WGLab / SeqMule

Automated human exome/genome variants detection from FASTQ files
http://seqmule.usc.edu
Other
22 stars 22 forks source link

picard versus samtools rmdup #36

Closed kaichop closed 9 years ago

kaichop commented 9 years ago

do some research on how much time each procedure takes on whole-genome data

If picard is too slow, we should just switch to samtools to further improve speed; it seems that picard takes a lot of time...

yunfeiguo commented 9 years ago

Shown below is breakdown of time consumption for a whole genome data set (HiSeq-J from AllSeq.com). You are right, picard removal of PCR duplicates is slow. I'll try SAMtools, but previously SAMtools' result is not accepted by GATK.

Alignment stats calculation is also slow, I want to write a multi-threaded version but haven't got around to it.

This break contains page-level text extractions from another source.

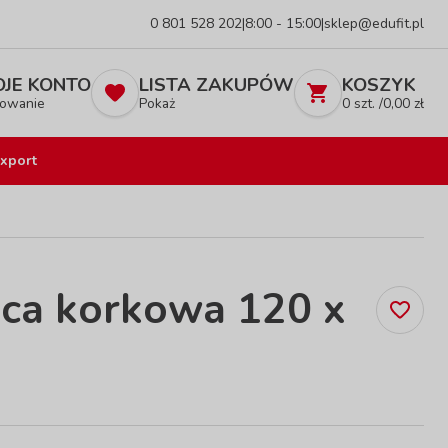
0 801 528 202
|
8:00 - 15:00
|
sklep@edufit.pl
JE KONTO
LISTA ZAKUPÓW
KOSZYK
owanie
Pokaż
0
szt. /
0,00
zł
xport
ica korkowa 120 x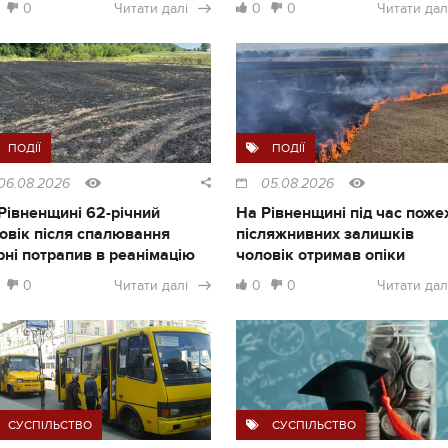
0
Читати далі
0
0
Читати дал
ПОДІЇ
ПОДІЇ
06.08.2026
05.08.2026
Рівненщині 62-річний
На Рівненщині під час поже
овік після спалювання
післяжнивних залишків
рні потрапив в реанімацію
чоловік отримав опіки
0
Читати далі
0
0
Читати дал
СУСПІЛЬСТВО
СУСПІЛЬСТВО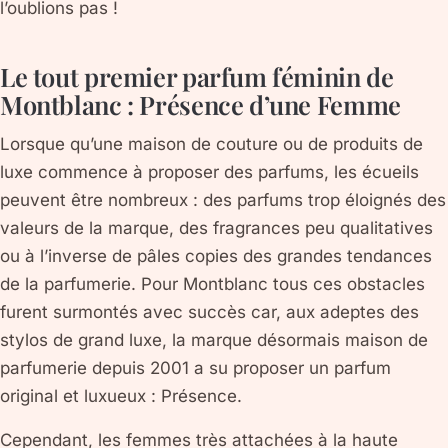
l’oublions pas !
Le tout premier parfum féminin de
Montblanc : Présence d’une Femme
Lorsque qu’une maison de couture ou de produits de
luxe commence à proposer des parfums, les écueils
peuvent être nombreux : des parfums trop éloignés des
valeurs de la marque, des fragrances peu qualitatives
ou à l’inverse de pâles copies des grandes tendances
de la parfumerie. Pour Montblanc tous ces obstacles
furent surmontés avec succès car, aux adeptes des
stylos de grand luxe, la marque désormais maison de
parfumerie depuis 2001 a su proposer un parfum
original et luxueux : Présence.
Cependant, les femmes très attachées à la haute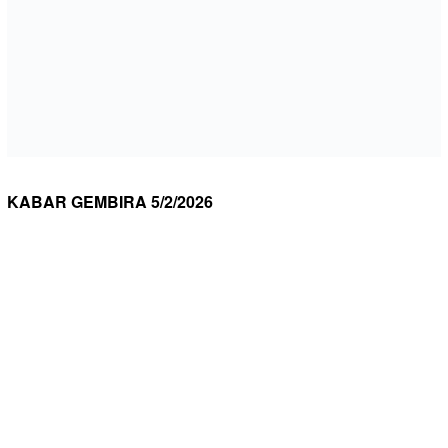
KABAR GEMBIRA 5/2/2026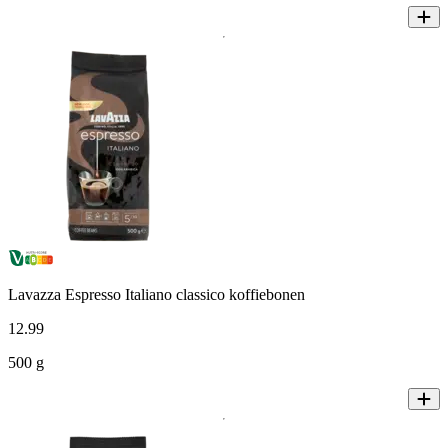
Lavazza Espresso Italiano classico koffiebonen
12
.
99
500 g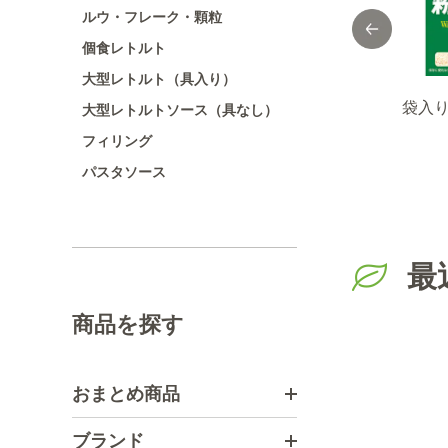
ルウ・フレーク・顆粒
個食レトルト
大型レトルト（具入り）
ＩＣ
ＭＡＩＬＬＥバル
セレクト パセリ/チ
袋入
大型レトルトソース（具なし）
袋入
サミコビネガー
ップ/袋1ｋg
フィリング
モン
500ml
パスタソース
.３
最
商品を探す
おまとめ商品
ブランド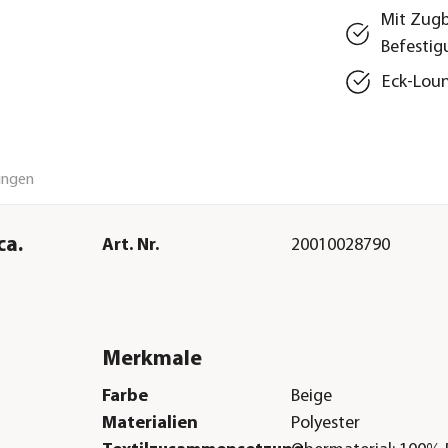
Mit Zugb
Befestig
Eck-Loun
ungen
ca.
Art. Nr.
20010028790
Merkmale
Farbe
Beige
Materialien
Polyester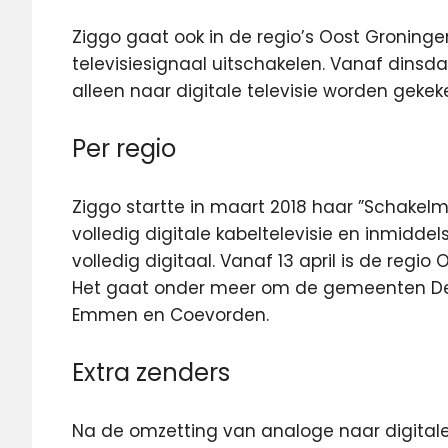
Ziggo gaat ook in de regio’s Oost Groning
televisiesignaal uitschakelen.
Vanaf dinsdag
alleen naar digitale televisie worden gekeke
Per regio
Ziggo startte in maart 2018 haar ”Schak
volledig digitale kabeltelevisie en inmiddels
volledig digitaal. Vanaf 13 april is de reg
Het gaat onder meer om de gemeenten Delf
Emmen en Coevorden.
Extra zenders
Na de omzetting van analoge naar digitale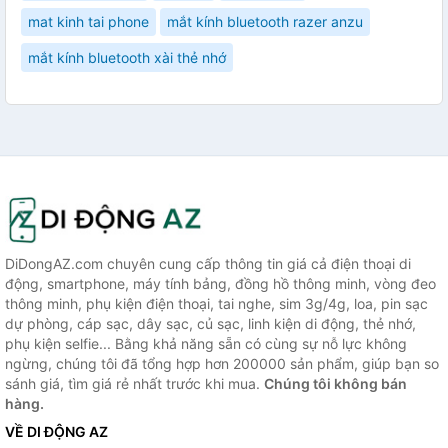
mat kinh tai phone
mắt kính bluetooth razer anzu
mắt kính bluetooth xài thẻ nhớ
DiDongAZ.com chuyên cung cấp thông tin giá cả điện thoại di
động, smartphone, máy tính bảng, đồng hồ thông minh, vòng đeo
thông minh, phụ kiện điện thoại, tai nghe, sim 3g/4g, loa, pin sạc
dự phòng, cáp sạc, dây sạc, củ sạc, linh kiện di động, thẻ nhớ,
phụ kiện selfie... Bằng khả năng sẵn có cùng sự nỗ lực không
ngừng, chúng tôi đã tổng hợp hơn 200000 sản phẩm, giúp bạn so
sánh giá, tìm giá rẻ nhất trước khi mua.
Chúng tôi không bán
hàng.
VỀ DI ĐỘNG AZ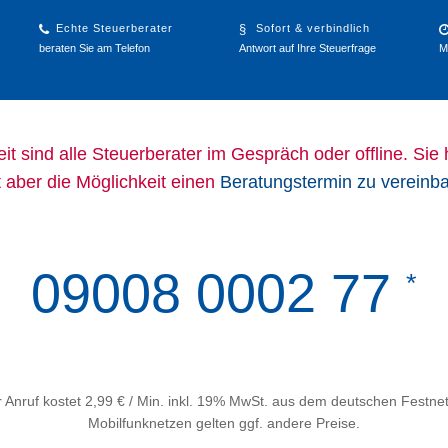
Echte Steuerberater
Sofort & verbindlich
beraten Sie am Telefon
Antwort auf Ihre Steuerfrage
M
it sind alle Steuerberater im Gespräch oder offline. Sie
t aber die Möglichkeit einen
Beratungstermin zu vereinb
09008 0002 77
*
 Anruf kostet 2,99 € / Min. inkl. 19% MwSt. aus dem deutschen Festnet
Mobilfunknetzen gelten ggf. andere Preise.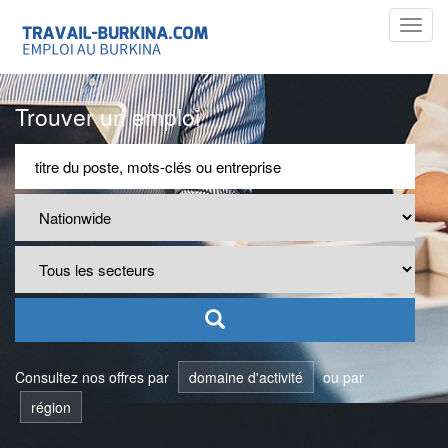
Toggl
navig
Trouver un emploi
Consultez nos offres par
domaine d'activité
ou par
région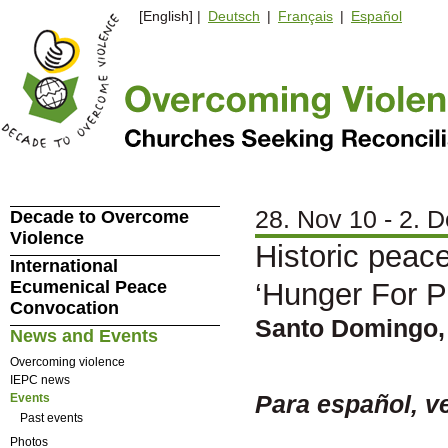
[English] |
Deutsch
|
Français
|
Español
28. Nov 10 - 2. 
Decade to Overcome
Violence
Historic peac
International
Ecumenical Peace
‘Hunger For P
Convocation
Santo Domingo,
News and Events
Overcoming violence
IEPC news
Para español, v
Events
Past events
Photos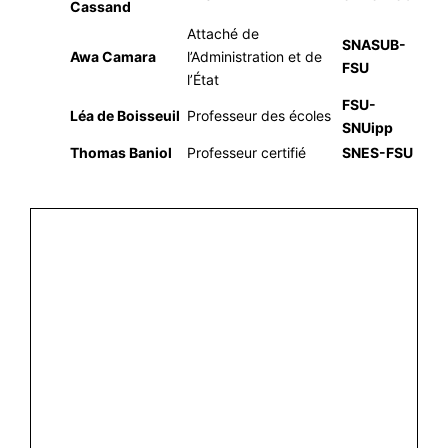
Cassand
Attaché de
SNASUB-
Awa Camara
l’Administration et de
FSU
l’État
FSU-
Léa de Boisseuil
Professeur des écoles
SNUipp
Thomas Baniol
Professeur certifié
SNES-FSU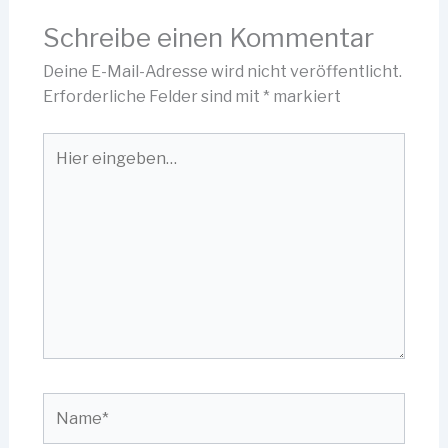
Schreibe einen Kommentar
Deine E-Mail-Adresse wird nicht veröffentlicht.
Erforderliche Felder sind mit
*
markiert
Hier
eingeben…
Name*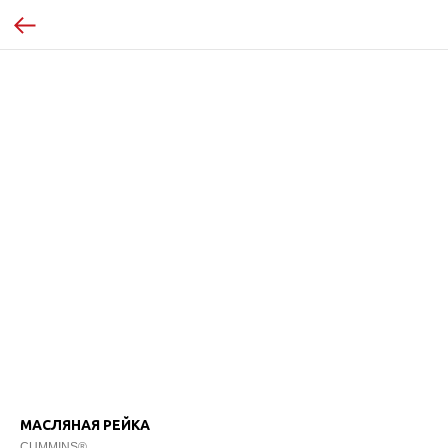
МАСЛЯНАЯ РЕЙКА
CUMMINS®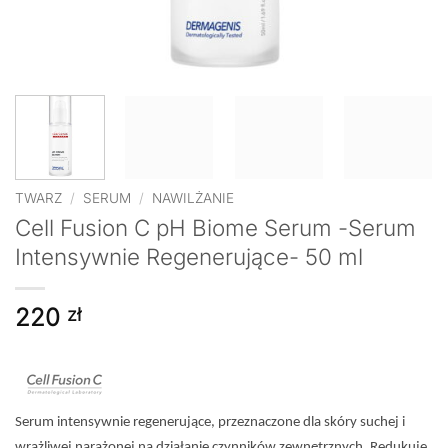
TWARZ
/
SERUM
/
NAWILŻANIE
Cell Fusion C pH Biome Serum -Serum
Intensywnie Regenerujące- 50 ml
220
zł
Serum intensywnie regenerujące, przeznaczone dla skóry suchej i
wrażliwej narażonej na działanie czynników zewnętrznych. Redukuje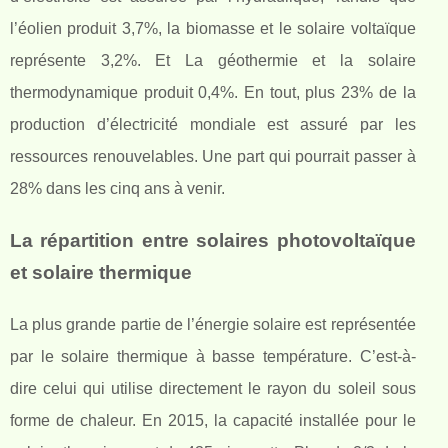
l’éolien produit 3,7%, la biomasse et le solaire voltaïque
représente 3,2%. Et La géothermie et la solaire
thermodynamique produit 0,4%. En tout, plus 23% de la
production d’électricité mondiale est assuré par les
ressources renouvelables. Une part qui pourrait passer à
28% dans les cinq ans à venir.
La répartition entre solaires photovoltaïque
et solaire thermique
La plus grande partie de l’énergie solaire est représentée
par le solaire thermique à basse température. C’est-à-
dire celui qui utilise directement le rayon du soleil sous
forme de chaleur. En 2015, la capacité installée pour le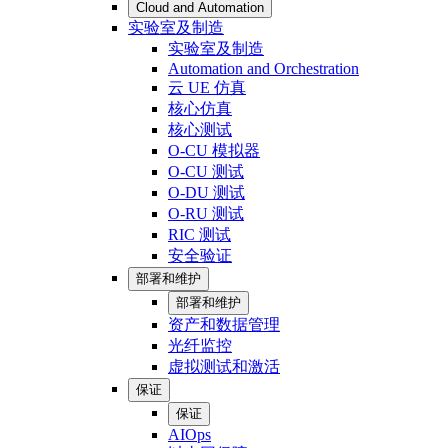
Cloud and Automation
实验室及制造
实验室及制造
Automation and Orchestration
云 UE 仿真
核心仿真
核心测试
O-CU 模拟器
O-CU 测试
O-DU 测试
O-RU 测试
RIC 测试
安全验证
部署和维护
部署和维护
资产和数据管理
光纤监控
虚拟测试和激活
保证
保证
AIOps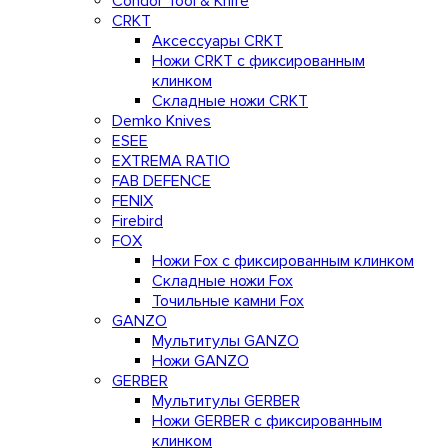
Condor Tool & Knife
CRKT
Аксессуары CRKT
Ножи CRKT с фиксированным
клинком
Складные ножи CRKT
Demko Knives
ESEE
EXTREMA RATIO
FAB DEFENCE
FENIX
Firebird
FOX
Ножи Fox с фиксированным клинком
Складные ножи Fox
Точильные камни Fox
GANZO
Мультитулы GANZO
Ножи GANZO
GERBER
Мультитулы GERBER
Ножи GERBER с фиксированным
клинком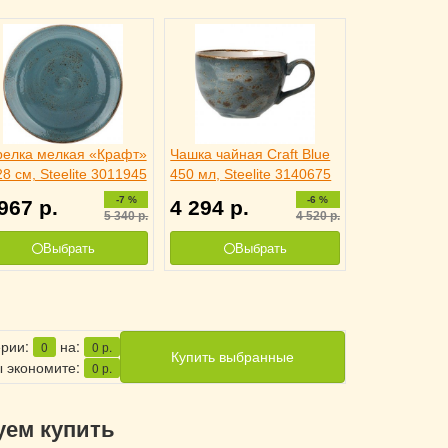
релка мелкая «Крафт»
Чашка чайная Craft Blue
8 см, Steelite 3011945
450 мл, Steelite 3140675
-7 %
-6 %
 967
р.
4 294
р.
5 340
р.
4 520
р.
Выбрать
Выбрать
ерии:
на:
0
0
р.
Купить выбранные
 экономите:
0
р.
уем купить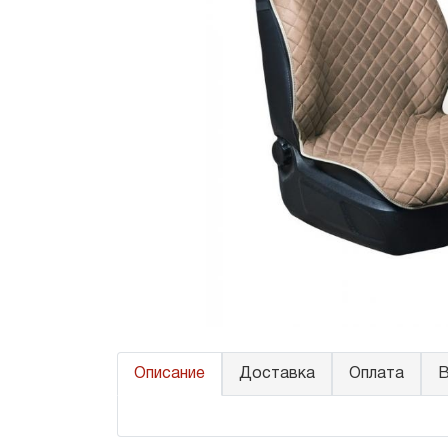
Описание
Доставка
Оплата
В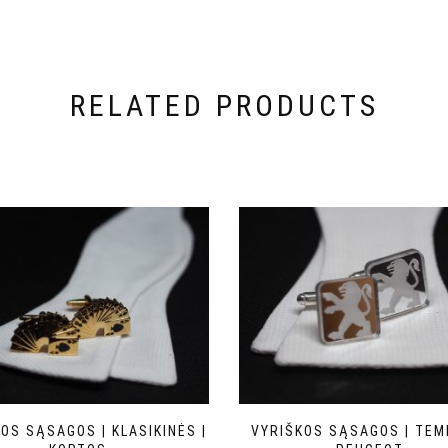
RELATED PRODUCTS
OS SĄSAGOS | KLASIKINĖS |
VYRIŠKOS SĄSAGOS | TEMI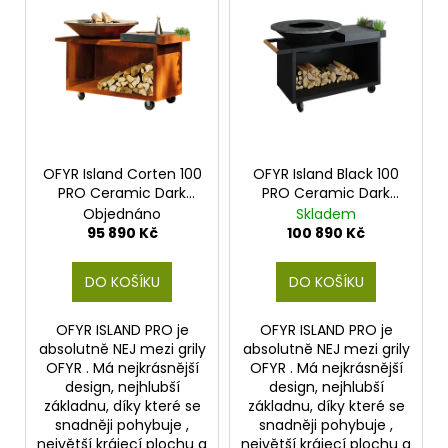
č
r
ý
u
o
p
j
d
e
i
u
m
s
e
k
p
t
r
ů
o
OFYR Island Corten 100
OFYR Island Black 100
PRO Ceramic Dark
PRO Ceramic Dark
d
Grey
Grey
Objednáno
Skladem
u
95 890 Kč
100 890 Kč
k
t
DO KOŠÍKU
DO KOŠÍKU
ů
OFYR ISLAND PRO je
OFYR ISLAND PRO je
absolutně NEJ mezi grily
absolutně NEJ mezi grily
OFYR . Má nejkrásnější
OFYR . Má nejkrásnější
design, nejhlubší
design, nejhlubší
základnu, díky které se
základnu, díky které se
snadněji pohybuje ,
snadněji pohybuje ,
největší krájecí plochu a
největší krájecí plochu a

 QC assesment on BAM files:  151.9 min
 Remove duplicates:  842.8 min
 Filter BAM file:  133.7 min
 Index BAM file:  17.8 min
 GATK realignment:  2.3 min
 Apply realignment:  20.2 min
 Index BAM files:  0.5 min
 GATK HaplotypeCaller variant calling:  7.8 min
 GATK variant filtering:  5.7 min
 SAMtools variant calling:  40.1 min
 Varscan variant calling:  42.8 min
 Merge split VCF:  0.4 min
 Rename VCF:  0.0 min
 Merge split VCF:  0.3 min
 Rename VCF:  0.0 min
 Extract variants in custom regions:  0.1 min
 Extract variants in custom regions:  0.1 min
 Extract variants in custom regions:  0.1 min
 Extract consensus calls:  0.4 min
 Generate QC stat:  0.0 min
 Generate Venn digram:  0.2 min
 Generate alignment and coverage stat:  482.1 min
 Generate variant stat:  0.1 min
 Remove intermediate files:  0.0 min
 Remove temporary files:  0.0 min
 Generating html report:  0.2 min
yunfeiguo commented 9 years ago

It takes 293 min for SAMtools to remove PCR duplicates. And its result is now accepted by GATK. SAMtools 1.1 cannot do rmdup at the moment. It takes 514 min for alignment stats calculation using SAMtools 1.1, apparently the new version did not improve the 'depth' subprogram.

I will replace picard rmdup with SAMtools rmdup.